Dataset records
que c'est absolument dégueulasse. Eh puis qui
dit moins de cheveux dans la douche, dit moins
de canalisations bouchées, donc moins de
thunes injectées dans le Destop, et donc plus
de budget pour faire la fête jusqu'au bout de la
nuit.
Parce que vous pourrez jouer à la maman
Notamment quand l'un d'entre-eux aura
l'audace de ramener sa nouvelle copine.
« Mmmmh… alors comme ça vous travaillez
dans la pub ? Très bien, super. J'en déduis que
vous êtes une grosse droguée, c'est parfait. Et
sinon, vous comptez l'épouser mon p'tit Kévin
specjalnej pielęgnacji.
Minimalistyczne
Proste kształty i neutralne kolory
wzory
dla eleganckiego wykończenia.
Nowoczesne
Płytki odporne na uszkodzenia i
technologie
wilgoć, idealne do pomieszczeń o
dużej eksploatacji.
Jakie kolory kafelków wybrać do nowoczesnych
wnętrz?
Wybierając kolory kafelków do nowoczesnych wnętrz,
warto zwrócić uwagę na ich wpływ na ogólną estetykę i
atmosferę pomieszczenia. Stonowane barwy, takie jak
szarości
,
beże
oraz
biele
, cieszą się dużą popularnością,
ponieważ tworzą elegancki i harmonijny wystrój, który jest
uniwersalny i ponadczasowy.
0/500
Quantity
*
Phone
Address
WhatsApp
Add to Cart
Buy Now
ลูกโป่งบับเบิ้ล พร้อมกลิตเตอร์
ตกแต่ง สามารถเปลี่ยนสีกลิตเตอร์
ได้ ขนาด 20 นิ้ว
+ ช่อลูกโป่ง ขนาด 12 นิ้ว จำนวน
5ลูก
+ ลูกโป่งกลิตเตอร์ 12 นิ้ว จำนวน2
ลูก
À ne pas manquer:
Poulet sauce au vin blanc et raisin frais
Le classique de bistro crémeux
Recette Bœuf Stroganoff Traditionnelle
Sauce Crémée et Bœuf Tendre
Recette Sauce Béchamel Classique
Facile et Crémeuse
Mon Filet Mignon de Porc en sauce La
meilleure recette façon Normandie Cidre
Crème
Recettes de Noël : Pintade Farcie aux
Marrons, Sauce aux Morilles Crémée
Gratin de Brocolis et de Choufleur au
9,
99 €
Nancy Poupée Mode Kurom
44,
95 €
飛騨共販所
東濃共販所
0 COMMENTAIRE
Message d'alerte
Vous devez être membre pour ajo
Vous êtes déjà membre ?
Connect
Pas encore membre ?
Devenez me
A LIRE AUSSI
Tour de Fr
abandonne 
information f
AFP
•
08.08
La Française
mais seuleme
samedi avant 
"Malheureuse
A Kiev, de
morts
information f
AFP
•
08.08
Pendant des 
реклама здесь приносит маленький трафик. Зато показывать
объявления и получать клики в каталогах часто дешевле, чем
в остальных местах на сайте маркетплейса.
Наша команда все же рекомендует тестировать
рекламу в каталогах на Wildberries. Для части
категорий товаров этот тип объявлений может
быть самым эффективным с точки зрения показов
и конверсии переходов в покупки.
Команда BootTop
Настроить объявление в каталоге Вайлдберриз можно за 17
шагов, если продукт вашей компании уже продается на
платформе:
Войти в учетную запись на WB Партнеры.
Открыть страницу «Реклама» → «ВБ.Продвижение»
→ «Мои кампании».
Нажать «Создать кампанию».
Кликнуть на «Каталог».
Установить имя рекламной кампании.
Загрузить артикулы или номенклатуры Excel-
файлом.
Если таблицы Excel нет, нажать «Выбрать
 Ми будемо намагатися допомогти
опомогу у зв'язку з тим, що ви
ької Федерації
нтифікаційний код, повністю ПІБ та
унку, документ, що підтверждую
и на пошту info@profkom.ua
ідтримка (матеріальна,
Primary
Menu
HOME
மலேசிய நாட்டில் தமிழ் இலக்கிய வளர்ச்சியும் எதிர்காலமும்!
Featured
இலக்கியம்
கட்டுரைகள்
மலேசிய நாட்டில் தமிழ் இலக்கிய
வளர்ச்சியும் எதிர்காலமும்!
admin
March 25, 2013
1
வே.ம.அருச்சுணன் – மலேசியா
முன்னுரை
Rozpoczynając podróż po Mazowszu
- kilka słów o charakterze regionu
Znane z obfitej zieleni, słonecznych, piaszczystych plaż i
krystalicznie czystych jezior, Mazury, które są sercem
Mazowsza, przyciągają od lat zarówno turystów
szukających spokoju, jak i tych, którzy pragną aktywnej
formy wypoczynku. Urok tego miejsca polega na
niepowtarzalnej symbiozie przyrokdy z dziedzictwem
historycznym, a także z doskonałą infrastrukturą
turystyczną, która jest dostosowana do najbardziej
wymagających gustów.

* * *

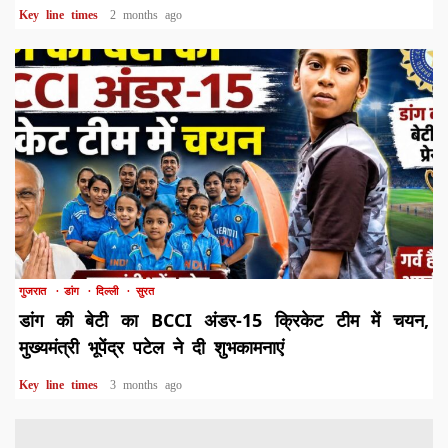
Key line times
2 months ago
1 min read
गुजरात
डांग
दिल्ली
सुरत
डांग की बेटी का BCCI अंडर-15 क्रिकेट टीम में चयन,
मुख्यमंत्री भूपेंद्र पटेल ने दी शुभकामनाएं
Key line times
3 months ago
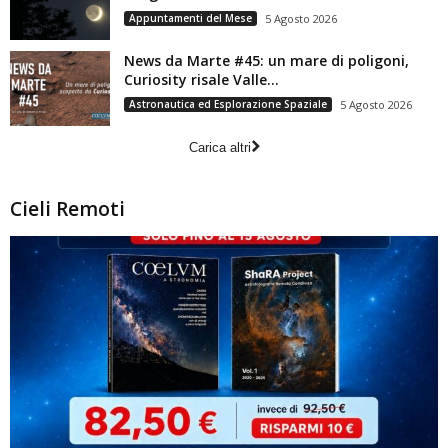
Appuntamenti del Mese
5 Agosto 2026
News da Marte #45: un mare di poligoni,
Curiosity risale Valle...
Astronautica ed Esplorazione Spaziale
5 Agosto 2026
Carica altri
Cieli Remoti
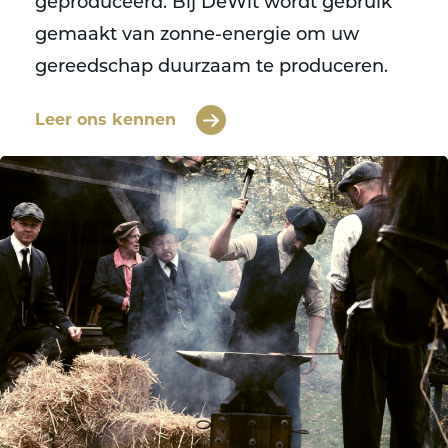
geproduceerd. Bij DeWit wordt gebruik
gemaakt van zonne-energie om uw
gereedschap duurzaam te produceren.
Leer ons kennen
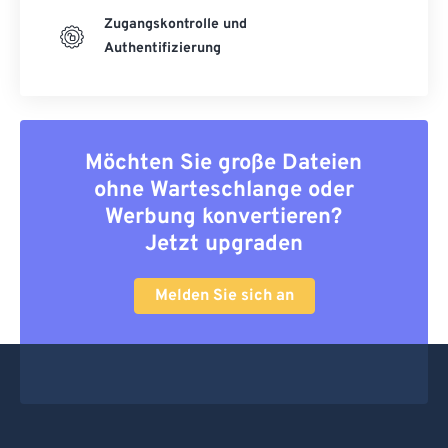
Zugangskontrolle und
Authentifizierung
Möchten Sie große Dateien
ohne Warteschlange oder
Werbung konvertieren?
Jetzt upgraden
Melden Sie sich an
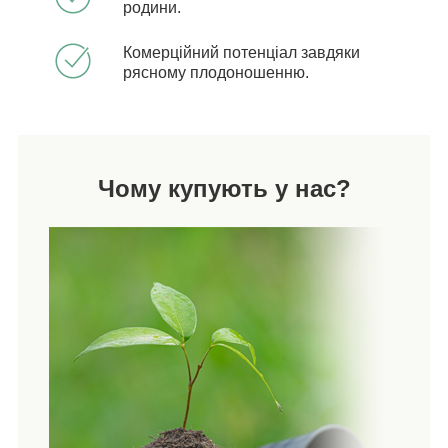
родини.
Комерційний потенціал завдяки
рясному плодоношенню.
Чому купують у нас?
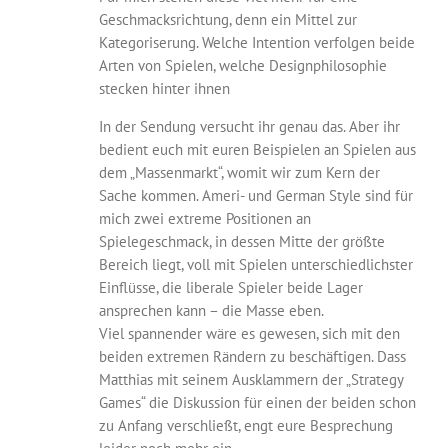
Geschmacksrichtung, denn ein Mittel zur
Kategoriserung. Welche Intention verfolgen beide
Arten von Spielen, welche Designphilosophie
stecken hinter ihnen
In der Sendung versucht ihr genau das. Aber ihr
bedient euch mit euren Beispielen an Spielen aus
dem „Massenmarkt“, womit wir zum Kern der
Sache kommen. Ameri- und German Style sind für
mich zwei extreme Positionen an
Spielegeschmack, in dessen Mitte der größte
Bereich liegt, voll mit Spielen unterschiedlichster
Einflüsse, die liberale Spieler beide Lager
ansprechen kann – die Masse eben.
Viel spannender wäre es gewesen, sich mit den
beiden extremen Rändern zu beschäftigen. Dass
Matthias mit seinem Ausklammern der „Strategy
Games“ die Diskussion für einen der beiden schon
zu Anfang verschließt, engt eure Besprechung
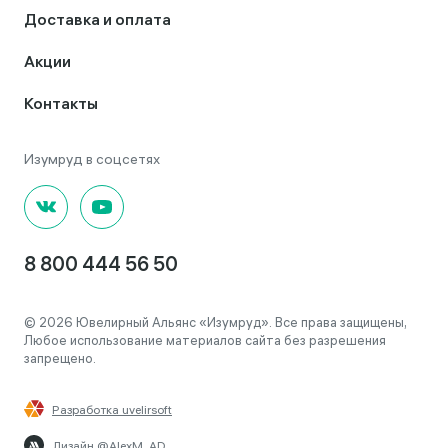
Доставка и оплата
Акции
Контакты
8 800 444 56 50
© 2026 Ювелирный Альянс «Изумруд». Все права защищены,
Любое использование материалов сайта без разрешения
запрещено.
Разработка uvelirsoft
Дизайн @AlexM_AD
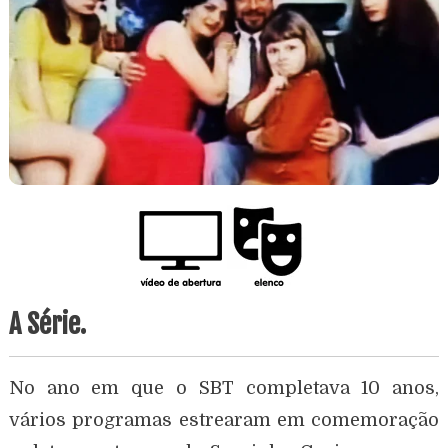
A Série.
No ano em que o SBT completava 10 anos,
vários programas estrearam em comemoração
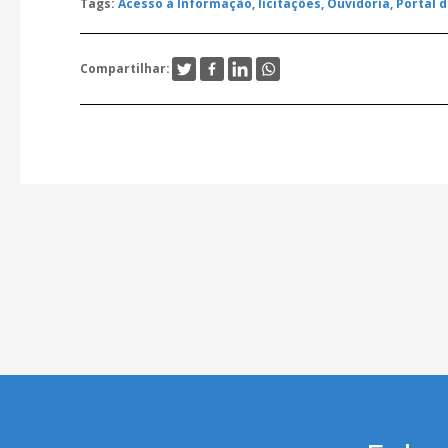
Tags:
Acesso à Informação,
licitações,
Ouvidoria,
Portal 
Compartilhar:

* * *

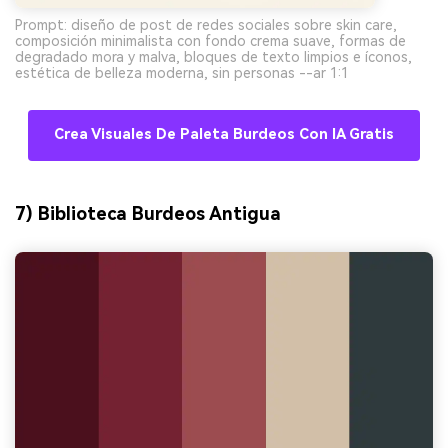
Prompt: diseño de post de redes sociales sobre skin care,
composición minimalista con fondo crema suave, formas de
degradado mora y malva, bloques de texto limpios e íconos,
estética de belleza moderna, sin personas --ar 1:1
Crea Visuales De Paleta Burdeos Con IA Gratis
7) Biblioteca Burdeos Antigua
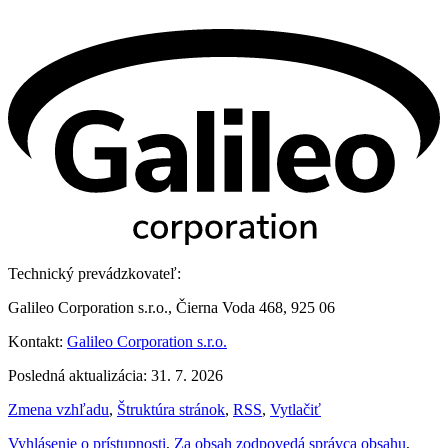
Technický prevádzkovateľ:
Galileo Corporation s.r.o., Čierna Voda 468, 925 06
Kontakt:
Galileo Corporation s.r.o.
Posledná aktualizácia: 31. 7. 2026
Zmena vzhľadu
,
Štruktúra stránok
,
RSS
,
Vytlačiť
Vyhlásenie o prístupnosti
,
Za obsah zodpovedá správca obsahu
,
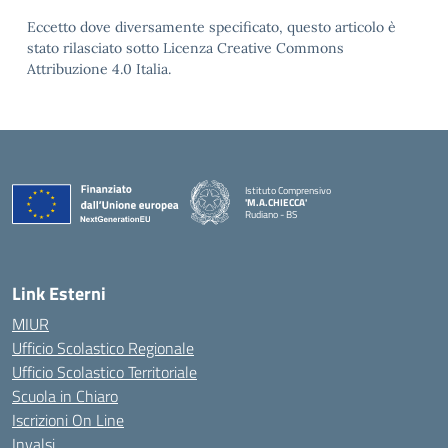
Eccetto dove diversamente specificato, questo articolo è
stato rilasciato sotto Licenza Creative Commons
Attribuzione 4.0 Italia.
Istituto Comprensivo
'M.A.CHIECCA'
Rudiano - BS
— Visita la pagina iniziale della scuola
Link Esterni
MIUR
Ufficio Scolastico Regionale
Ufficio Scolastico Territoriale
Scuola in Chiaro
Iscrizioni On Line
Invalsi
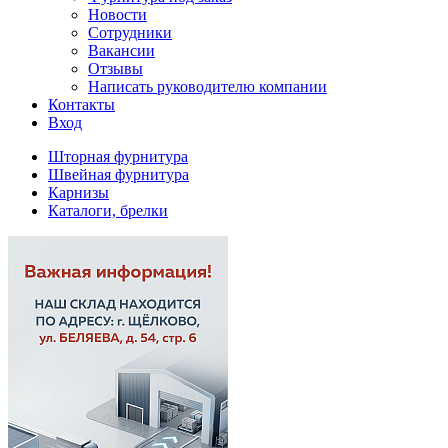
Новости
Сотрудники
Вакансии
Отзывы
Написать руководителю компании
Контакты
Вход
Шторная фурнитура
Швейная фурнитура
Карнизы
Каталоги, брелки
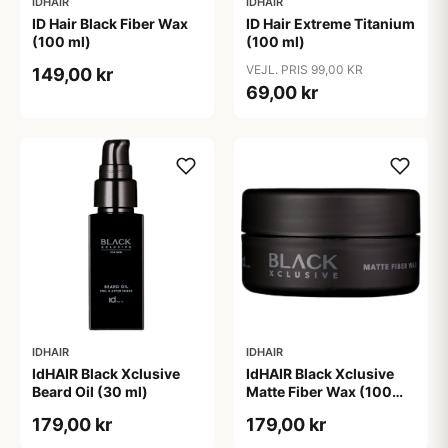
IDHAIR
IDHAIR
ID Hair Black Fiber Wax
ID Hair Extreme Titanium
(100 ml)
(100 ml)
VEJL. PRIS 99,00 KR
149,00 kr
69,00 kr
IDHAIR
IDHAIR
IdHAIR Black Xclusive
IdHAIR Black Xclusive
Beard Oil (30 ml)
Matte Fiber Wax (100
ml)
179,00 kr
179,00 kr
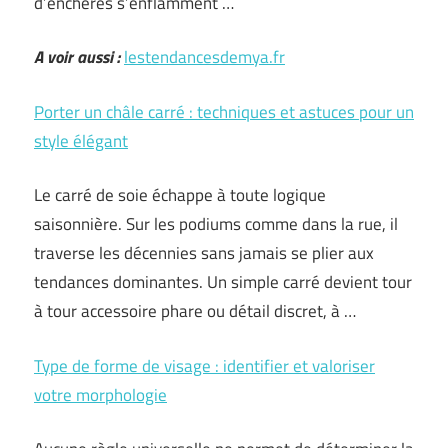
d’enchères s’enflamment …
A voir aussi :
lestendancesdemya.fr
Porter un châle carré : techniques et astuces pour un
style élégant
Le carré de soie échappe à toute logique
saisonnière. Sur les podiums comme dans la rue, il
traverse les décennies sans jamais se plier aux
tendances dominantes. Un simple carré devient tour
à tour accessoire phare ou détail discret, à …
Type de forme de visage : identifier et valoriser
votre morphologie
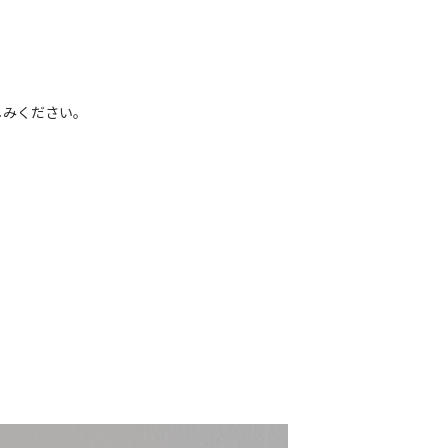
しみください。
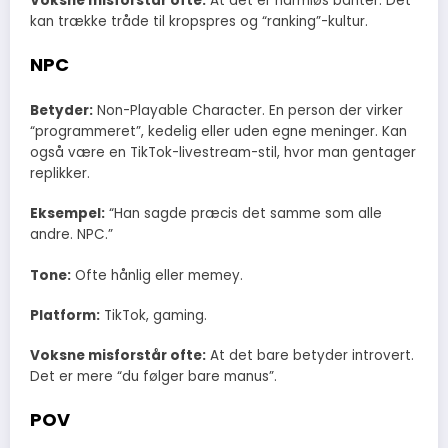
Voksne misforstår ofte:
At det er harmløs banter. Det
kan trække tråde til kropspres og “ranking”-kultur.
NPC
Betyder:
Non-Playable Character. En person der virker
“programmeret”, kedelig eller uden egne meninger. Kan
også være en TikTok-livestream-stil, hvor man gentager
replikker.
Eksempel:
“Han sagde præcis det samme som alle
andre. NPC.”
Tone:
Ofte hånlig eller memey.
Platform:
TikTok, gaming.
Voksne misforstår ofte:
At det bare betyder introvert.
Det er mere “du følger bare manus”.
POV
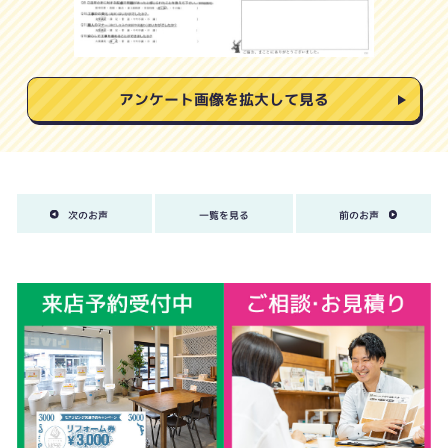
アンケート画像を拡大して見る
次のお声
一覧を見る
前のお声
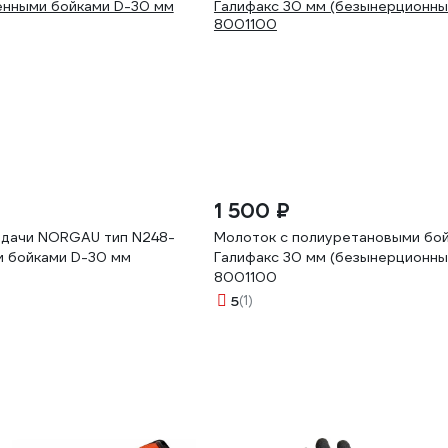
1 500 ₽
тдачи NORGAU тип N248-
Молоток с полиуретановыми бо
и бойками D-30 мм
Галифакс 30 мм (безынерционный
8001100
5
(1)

ASSIGNMENT -
Start with the line above that contains "и конверсии переходов в покупки." and end with the line that contains "Mazowsza, przyciągają od lat zarówno turystów". Write out those lines exactly, and only those.

TASK SOLUTION -
и конверсии переходов в покупки.
Команда BootTop
Настроить объявление в каталоге Вайлдберриз можно за 17
шагов, если продукт вашей компании уже продается на
платформе:
Войти в учетную запись на WB Партнеры.
Открыть страницу «Реклама» → «ВБ.Продвижение»
→ «Мои кампании».
Нажать «Создать кампанию».
Кликнуть на «Каталог».
Установить имя рекламной кампании.
Загрузить артикулы или номенклатуры Excel-
файлом.
Если таблицы Excel нет, нажать «Выбрать
 Ми будемо намагатися допомогти
опомогу у зв'язку з тим, що ви
ької Федерації
нтифікаційний код, повністю ПІБ та
унку, документ, що підтверждую
и на пошту info@profkom.ua
ідтримка (матеріальна,
Primary
Menu
HOME
மலேசிய நாட்டில் தமிழ் இலக்கிய வளர்ச்சியும் எதிர்காலமும்!
Featured
இலக்கியம்
கட்டுரைகள்
மலேசிய நாட்டில் தமிழ் இலக்கிய
வளர்ச்சியும் எதிர்காலமும்!
admin
March 25, 2013
1
வே.ம.அருச்சுணன் – மலேசியா
முன்னுரை
Rozpoczynając podróż po Mazowszu
- kilka słów o charakterze regionu
Znane z obfitej zieleni, słonecznych, piaszczystych plaż i
krystalicznie czystych jezior, Mazury, które są sercem
Mazowsza, przyciągają od lat zarówno turystów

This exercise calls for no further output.